Sometimes I whip out a little flash fiction either to warm up before I start my two hours' morning work on a novel (currently I have this fun one going about a girl who goes to a mysterious village in the French Alps and uncovers werewolf-y goings on) or else as a break right afterward. I thought I was in a pretty good mood this morning but clearly there was some bah humbug lurking around in there somewhere. Here's the dark little number I came up with (feedback welcome, as always):
Junior High
Because, you see, they turned on her. Marti had a few friends, three, keeping her from the bottom of the heap, but they turned. Maybe the day one of their fathers called her Townhouse Trash when he thought she couldn’t hear. Her parents had moved to the suburbs because the schools were better. They lived in the same complex as all the newly divorced moms and everybody else’s maid. Lisa and Caitlin and Ashley all had their own houses. With breakfast nooks.
Marti was walking across the overpass above Green Bay Road. To home. Where they couldn’t see her.
“Hey!” they called. Lisa was on a bike and Caitlin and Ashley walked along next to her. “We want to talk to you.”
They got her with her back against the railing. The cars whizzed by below her, on their way to Ravinia, the outdoor theater, to classical concerts outside in the warm autumn and music school for gifted children.

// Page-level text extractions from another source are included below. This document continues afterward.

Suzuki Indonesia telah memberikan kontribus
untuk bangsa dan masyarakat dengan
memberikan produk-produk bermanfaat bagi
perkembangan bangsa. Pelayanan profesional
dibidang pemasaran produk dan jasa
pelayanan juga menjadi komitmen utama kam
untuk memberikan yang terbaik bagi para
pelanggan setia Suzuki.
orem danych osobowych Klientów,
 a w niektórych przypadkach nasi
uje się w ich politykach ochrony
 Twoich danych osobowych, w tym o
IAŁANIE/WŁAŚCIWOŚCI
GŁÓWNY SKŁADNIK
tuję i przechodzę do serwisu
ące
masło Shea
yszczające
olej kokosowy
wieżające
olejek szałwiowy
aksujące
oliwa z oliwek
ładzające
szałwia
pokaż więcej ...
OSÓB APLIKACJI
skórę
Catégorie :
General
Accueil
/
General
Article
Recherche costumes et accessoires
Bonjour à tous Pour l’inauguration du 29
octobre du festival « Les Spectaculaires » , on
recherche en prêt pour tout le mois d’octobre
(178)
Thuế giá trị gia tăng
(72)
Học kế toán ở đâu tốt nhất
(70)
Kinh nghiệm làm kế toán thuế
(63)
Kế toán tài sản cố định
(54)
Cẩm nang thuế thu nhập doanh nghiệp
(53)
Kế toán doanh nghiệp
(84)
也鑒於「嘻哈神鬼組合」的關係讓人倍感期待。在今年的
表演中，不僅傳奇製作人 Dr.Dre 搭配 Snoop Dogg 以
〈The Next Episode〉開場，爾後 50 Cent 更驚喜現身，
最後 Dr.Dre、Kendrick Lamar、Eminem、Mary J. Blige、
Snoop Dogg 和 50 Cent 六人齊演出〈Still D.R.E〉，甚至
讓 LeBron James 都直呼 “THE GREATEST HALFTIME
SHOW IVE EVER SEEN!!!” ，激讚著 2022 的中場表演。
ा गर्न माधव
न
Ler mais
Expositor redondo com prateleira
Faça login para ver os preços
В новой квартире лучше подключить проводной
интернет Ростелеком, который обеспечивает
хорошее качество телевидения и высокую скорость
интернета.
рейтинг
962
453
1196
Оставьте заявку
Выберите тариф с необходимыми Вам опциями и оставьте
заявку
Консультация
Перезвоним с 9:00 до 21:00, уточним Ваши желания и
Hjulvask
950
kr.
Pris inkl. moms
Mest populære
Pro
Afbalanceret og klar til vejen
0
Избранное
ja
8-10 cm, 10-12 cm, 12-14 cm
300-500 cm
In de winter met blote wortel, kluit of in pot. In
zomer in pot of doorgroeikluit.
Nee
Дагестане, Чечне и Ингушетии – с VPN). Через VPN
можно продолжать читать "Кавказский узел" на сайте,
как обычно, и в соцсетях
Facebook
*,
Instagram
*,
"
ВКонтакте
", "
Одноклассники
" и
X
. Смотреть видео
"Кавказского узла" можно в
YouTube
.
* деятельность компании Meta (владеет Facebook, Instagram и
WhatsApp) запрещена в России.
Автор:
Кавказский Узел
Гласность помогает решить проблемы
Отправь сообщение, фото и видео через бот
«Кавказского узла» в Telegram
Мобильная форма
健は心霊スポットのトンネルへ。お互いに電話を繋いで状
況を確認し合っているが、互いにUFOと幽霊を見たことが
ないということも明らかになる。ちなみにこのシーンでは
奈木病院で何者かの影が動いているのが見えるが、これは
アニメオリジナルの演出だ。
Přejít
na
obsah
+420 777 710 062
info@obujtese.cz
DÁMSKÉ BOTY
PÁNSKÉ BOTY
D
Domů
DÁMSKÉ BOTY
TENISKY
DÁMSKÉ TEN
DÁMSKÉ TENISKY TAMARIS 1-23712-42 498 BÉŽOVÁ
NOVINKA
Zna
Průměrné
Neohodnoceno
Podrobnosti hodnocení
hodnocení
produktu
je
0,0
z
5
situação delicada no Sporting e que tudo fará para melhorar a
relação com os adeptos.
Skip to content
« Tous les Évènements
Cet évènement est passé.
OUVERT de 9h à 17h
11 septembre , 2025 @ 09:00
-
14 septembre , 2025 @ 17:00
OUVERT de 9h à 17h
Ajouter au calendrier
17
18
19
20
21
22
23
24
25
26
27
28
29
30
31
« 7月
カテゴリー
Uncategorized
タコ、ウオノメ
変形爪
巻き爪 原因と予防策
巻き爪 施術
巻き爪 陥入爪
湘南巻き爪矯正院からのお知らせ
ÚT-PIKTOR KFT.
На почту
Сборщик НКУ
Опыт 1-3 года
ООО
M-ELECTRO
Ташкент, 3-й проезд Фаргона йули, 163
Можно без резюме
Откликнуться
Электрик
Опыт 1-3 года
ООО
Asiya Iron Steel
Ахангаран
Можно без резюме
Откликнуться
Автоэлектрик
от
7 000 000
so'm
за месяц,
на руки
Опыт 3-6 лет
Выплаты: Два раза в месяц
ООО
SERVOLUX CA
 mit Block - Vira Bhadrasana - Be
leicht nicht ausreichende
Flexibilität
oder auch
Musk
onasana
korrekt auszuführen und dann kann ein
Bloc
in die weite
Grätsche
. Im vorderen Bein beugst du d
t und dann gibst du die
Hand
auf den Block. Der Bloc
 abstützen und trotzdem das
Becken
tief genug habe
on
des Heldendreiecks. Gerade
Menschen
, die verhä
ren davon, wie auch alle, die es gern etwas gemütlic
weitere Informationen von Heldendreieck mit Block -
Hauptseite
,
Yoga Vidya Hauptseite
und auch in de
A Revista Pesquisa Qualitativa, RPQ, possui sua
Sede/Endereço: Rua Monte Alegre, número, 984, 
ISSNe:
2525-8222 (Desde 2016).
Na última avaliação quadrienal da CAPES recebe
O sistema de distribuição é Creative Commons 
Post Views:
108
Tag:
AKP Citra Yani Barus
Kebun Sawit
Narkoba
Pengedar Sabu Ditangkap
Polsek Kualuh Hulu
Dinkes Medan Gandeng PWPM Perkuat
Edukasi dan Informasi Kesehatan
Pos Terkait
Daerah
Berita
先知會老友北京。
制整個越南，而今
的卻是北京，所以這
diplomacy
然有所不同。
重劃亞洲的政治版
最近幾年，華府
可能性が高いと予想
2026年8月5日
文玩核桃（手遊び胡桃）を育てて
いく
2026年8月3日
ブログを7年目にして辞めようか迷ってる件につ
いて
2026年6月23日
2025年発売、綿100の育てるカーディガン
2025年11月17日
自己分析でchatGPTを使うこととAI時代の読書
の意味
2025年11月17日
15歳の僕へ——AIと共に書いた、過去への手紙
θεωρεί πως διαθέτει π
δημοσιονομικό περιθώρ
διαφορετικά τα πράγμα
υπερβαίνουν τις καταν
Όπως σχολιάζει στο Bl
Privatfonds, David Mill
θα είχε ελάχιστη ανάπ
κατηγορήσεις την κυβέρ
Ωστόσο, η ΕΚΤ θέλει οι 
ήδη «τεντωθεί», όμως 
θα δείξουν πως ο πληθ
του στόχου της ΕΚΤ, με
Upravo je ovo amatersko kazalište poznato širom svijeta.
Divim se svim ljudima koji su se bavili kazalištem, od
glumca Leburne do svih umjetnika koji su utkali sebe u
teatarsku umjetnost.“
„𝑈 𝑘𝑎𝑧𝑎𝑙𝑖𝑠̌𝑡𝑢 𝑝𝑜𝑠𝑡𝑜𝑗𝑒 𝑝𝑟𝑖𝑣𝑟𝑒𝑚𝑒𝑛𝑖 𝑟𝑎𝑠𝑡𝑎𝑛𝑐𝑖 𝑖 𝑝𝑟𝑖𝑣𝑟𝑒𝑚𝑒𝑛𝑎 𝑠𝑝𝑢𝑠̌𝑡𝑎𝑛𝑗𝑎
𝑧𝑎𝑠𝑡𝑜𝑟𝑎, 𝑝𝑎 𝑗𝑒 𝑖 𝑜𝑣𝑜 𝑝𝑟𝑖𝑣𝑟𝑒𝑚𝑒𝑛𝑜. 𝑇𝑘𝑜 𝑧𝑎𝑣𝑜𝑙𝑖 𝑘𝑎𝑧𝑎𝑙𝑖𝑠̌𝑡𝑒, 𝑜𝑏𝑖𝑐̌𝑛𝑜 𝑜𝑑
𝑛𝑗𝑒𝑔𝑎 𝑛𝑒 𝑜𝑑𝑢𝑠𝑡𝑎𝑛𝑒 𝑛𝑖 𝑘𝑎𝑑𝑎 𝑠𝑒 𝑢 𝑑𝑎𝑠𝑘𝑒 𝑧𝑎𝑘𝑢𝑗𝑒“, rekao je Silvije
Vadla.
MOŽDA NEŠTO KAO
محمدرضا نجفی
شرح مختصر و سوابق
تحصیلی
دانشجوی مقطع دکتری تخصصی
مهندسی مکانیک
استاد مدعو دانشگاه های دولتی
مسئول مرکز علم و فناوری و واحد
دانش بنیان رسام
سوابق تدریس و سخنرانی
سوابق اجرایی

“Okay.” Marti was defiant. “Talk.”
Ashley stuck out her upper lip to parody Marti’s overbite and Caitlin mimed the soccer shot Marti missed in gym class that afternoon. Lisa called out, prancing over her bike, “Ooh! Ooh! I’m so cool! I only wash my hair once a week and wear a rugby shirt every day!”
Marti’s two striped rugby shirts were bought with her baby-sitting money. Her parents didn’t understand about how that was all anyone at school wore. She was saving for a pair of Levis, too, so they couldn’t make fun of her Sears Toughskins anymore. The real down jacket was way out of reach, and there wasn’t anything she could do about her oily hair. She didn’t wash it very often, it was true. It was like she was afraid she would fall apart in the shower.
Marti leaned over. Lisa’s hair was long and dark and smooth and neat on either side of a white middle part. The cars whizzed by below her.
Just ignore them, her parents always said. Ignore them.
She grabbed a fistful of Lisa’s hair from either side of the part. How soft it was, how silky. how straight. Like all the really popular girls’ hair. She pulled. She pulled as hard as she could. Some of it broke off in her hand. Lisa screamed. The cars whizzed by. Ashley and Caitlin tried to get her off Lisa but they couldn’t. She hung on. She leaned back over the railing like she would take Lisa over by the hair. The cars whizzed by below, far below.
She pulled hard. So hard. The tears pulsed down Lisa’s face, the screams echoed, bloodcurdling, throat-cutting, satisfying. Marti let go, grinning. They turned. They ran.
It was the best thing she ever did.
She never regretted it. Never. When she was fifty, married, with children, full of love, she was still glad. And while she idly watched the news, getting breakfast ready for a family, her curls coifed and perfectly highlighted swinging across her back, she saw the jocks and beauty queens, saw even the banal nobodies who only watched, pouring out of the high school cafeteria. Saw the SWAT teams. Heard the rapid-fire of the boys’ sub-automatics.
Oh! Good for you, she thought, her jaw tight, her hands still around the straight silky hair while the cars whizzed by below. Good for you.